Data to examine:

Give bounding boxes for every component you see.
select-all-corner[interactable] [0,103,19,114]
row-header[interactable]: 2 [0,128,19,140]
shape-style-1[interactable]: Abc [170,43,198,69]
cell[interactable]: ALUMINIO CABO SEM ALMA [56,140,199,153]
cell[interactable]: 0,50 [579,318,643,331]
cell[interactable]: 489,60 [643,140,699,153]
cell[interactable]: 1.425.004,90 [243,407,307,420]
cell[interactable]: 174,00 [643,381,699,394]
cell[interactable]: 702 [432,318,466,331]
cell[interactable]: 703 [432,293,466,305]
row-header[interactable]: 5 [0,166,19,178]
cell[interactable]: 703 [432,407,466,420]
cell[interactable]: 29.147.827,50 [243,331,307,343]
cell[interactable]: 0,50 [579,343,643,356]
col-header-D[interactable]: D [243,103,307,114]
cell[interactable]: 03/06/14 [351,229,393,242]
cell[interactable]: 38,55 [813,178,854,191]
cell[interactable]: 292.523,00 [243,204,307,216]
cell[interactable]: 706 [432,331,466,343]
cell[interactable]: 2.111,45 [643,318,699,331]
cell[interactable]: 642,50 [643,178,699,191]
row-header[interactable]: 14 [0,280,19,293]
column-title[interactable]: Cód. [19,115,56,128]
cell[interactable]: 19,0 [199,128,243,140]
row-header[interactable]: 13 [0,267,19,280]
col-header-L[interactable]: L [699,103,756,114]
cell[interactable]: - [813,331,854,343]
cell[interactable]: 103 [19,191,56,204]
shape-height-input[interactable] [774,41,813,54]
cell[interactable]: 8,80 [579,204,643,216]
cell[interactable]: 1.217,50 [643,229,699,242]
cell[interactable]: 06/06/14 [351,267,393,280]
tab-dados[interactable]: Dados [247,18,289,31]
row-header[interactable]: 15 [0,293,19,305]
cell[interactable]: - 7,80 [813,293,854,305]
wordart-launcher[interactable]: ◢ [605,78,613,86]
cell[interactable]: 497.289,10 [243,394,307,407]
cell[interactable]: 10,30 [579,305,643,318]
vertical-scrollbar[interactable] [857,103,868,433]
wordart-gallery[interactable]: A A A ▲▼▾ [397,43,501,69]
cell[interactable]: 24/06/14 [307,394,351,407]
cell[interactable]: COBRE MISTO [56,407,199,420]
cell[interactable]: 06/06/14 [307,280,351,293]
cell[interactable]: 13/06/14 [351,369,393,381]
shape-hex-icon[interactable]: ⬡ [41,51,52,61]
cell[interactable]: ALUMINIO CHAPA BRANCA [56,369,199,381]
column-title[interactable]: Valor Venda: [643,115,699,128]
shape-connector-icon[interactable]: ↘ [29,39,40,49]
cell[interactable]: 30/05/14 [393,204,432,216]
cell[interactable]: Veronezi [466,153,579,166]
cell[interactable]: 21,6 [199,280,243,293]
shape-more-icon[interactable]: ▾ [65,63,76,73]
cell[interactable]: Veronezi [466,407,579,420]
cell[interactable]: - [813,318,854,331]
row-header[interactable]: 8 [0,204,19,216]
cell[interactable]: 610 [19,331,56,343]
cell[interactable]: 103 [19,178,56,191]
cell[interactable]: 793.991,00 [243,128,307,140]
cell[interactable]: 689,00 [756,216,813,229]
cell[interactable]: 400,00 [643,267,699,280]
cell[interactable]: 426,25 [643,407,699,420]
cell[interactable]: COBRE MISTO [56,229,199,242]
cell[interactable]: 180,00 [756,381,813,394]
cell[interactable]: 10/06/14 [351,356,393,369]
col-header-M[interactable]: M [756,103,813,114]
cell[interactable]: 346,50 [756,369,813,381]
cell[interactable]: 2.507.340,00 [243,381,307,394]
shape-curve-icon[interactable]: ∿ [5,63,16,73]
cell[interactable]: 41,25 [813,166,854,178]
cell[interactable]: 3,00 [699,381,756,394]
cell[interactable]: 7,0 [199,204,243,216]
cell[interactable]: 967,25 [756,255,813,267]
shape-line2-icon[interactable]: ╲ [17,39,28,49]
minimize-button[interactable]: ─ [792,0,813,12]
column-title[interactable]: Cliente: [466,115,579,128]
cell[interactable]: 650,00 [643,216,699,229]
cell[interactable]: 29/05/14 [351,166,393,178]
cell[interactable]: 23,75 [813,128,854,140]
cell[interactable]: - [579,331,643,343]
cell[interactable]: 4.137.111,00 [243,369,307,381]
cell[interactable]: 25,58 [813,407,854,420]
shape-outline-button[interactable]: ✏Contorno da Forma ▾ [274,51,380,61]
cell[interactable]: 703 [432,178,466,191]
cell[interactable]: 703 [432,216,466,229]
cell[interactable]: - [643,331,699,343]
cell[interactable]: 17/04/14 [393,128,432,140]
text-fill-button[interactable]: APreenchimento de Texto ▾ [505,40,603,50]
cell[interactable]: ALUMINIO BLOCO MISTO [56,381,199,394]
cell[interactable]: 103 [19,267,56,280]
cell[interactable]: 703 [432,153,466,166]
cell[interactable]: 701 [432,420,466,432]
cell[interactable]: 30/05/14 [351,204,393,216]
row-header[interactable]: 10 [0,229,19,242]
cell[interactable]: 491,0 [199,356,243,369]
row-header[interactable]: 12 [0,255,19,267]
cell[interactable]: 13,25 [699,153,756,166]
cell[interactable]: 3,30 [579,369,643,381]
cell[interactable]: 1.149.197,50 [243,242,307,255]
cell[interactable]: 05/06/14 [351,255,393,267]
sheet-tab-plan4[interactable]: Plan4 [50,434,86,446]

What you will do:
Without leaving anything out, transcribe the records above exactly.

Exercise output:
Give bounding boxes for every component you see.
select-all-corner[interactable] [0,103,19,114]
row-header[interactable]: 2 [0,128,19,140]
shape-style-1[interactable]: Abc [170,43,198,69]
cell[interactable]: ALUMINIO CABO SEM ALMA [56,140,199,153]
cell[interactable]: 0,50 [579,318,643,331]
cell[interactable]: 489,60 [643,140,699,153]
cell[interactable]: 1.425.004,90 [243,407,307,420]
cell[interactable]: 174,00 [643,381,699,394]
cell[interactable]: 702 [432,318,466,331]
cell[interactable]: 703 [432,293,466,305]
row-header[interactable]: 5 [0,166,19,178]
cell[interactable]: 703 [432,407,466,420]
cell[interactable]: 29.147.827,50 [243,331,307,343]
cell[interactable]: 0,50 [579,343,643,356]
col-header-D[interactable]: D [243,103,307,114]
cell[interactable]: 03/06/14 [351,229,393,242]
cell[interactable]: 38,55 [813,178,854,191]
cell[interactable]: 292.523,00 [243,204,307,216]
cell[interactable]: 706 [432,331,466,343]
cell[interactable]: 2.111,45 [643,318,699,331]
cell[interactable]: 642,50 [643,178,699,191]
row-header[interactable]: 14 [0,280,19,293]
column-title[interactable]: Cód. [19,115,56,128]
cell[interactable]: 19,0 [199,128,243,140]
row-header[interactable]: 13 [0,267,19,280]
col-header-L[interactable]: L [699,103,756,114]
cell[interactable]: - [813,331,854,343]
cell[interactable]: 103 [19,191,56,204]
shape-height-input[interactable] [774,41,813,54]
cell[interactable]: 8,80 [579,204,643,216]
cell[interactable]: 1.217,50 [643,229,699,242]
cell[interactable]: 06/06/14 [351,267,393,280]
tab-dados[interactable]: Dados [247,18,289,31]
row-header[interactable]: 15 [0,293,19,305]
cell[interactable]: - 7,80 [813,293,854,305]
wordart-launcher[interactable]: ◢ [605,78,613,86]
cell[interactable]: 497.289,10 [243,394,307,407]
cell[interactable]: 10,30 [579,305,643,318]
vertical-scrollbar[interactable] [857,103,868,433]
wordart-gallery[interactable]: A A A ▲▼▾ [397,43,501,69]
cell[interactable]: 24/06/14 [307,394,351,407]
cell[interactable]: COBRE MISTO [56,407,199,420]
cell[interactable]: 06/06/14 [307,280,351,293]
cell[interactable]: 13/06/14 [351,369,393,381]
shape-hex-icon[interactable]: ⬡ [41,51,52,61]
cell[interactable]: ALUMINIO CHAPA BRANCA [56,369,199,381]
column-title[interactable]: Valor Venda: [643,115,699,128]
shape-connector-icon[interactable]: ↘ [29,39,40,49]
cell[interactable]: 30/05/14 [393,204,432,216]
cell[interactable]: Veronezi [466,153,579,166]
cell[interactable]: 21,6 [199,280,243,293]
shape-more-icon[interactable]: ▾ [65,63,76,73]
cell[interactable]: Veronezi [466,407,579,420]
cell[interactable]: - [813,318,854,331]
row-header[interactable]: 8 [0,204,19,216]
cell[interactable]: 610 [19,331,56,343]
cell[interactable]: 103 [19,178,56,191]
cell[interactable]: 793.991,00 [243,128,307,140]
cell[interactable]: 689,00 [756,216,813,229]
cell[interactable]: 400,00 [643,267,699,280]
cell[interactable]: 426,25 [643,407,699,420]
cell[interactable]: COBRE MISTO [56,229,199,242]
cell[interactable]: 180,00 [756,381,813,394]
cell[interactable]: 10/06/14 [351,356,393,369]
col-header-M[interactable]: M [756,103,813,114]
cell[interactable]: 346,50 [756,369,813,381]
cell[interactable]: 2.507.340,00 [243,381,307,394]
shape-curve-icon[interactable]: ∿ [5,63,16,73]
cell[interactable]: 41,25 [813,166,854,178]
cell[interactable]: 3,00 [699,381,756,394]
cell[interactable]: 7,0 [199,204,243,216]
cell[interactable]: 967,25 [756,255,813,267]
shape-line2-icon[interactable]: ╲ [17,39,28,49]
minimize-button[interactable]: ─ [792,0,813,12]
column-title[interactable]: Cliente: [466,115,579,128]
cell[interactable]: 650,00 [643,216,699,229]
cell[interactable]: 29/05/14 [351,166,393,178]
cell[interactable]: 23,75 [813,128,854,140]
cell[interactable]: - [579,331,643,343]
cell[interactable]: 4.137.111,00 [243,369,307,381]
cell[interactable]: 25,58 [813,407,854,420]
shape-outline-button[interactable]: ✏Contorno da Forma ▾ [274,51,380,61]
cell[interactable]: 703 [432,178,466,191]
cell[interactable]: 703 [432,216,466,229]
cell[interactable]: - [643,331,699,343]
cell[interactable]: 17/04/14 [393,128,432,140]
text-fill-button[interactable]: APreenchimento de Texto ▾ [505,40,603,50]
cell[interactable]: ALUMINIO BLOCO MISTO [56,381,199,394]
cell[interactable]: 103 [19,267,56,280]
cell[interactable]: 703 [432,153,466,166]
cell[interactable]: 701 [432,420,466,432]
cell[interactable]: 30/05/14 [351,204,393,216]
row-header[interactable]: 10 [0,229,19,242]
cell[interactable]: 491,0 [199,356,243,369]
row-header[interactable]: 12 [0,255,19,267]
cell[interactable]: 13,25 [699,153,756,166]
cell[interactable]: 3,30 [579,369,643,381]
cell[interactable]: 1.149.197,50 [243,242,307,255]
cell[interactable]: 05/06/14 [351,255,393,267]
sheet-tab-plan4[interactable]: Plan4 [50,434,86,446]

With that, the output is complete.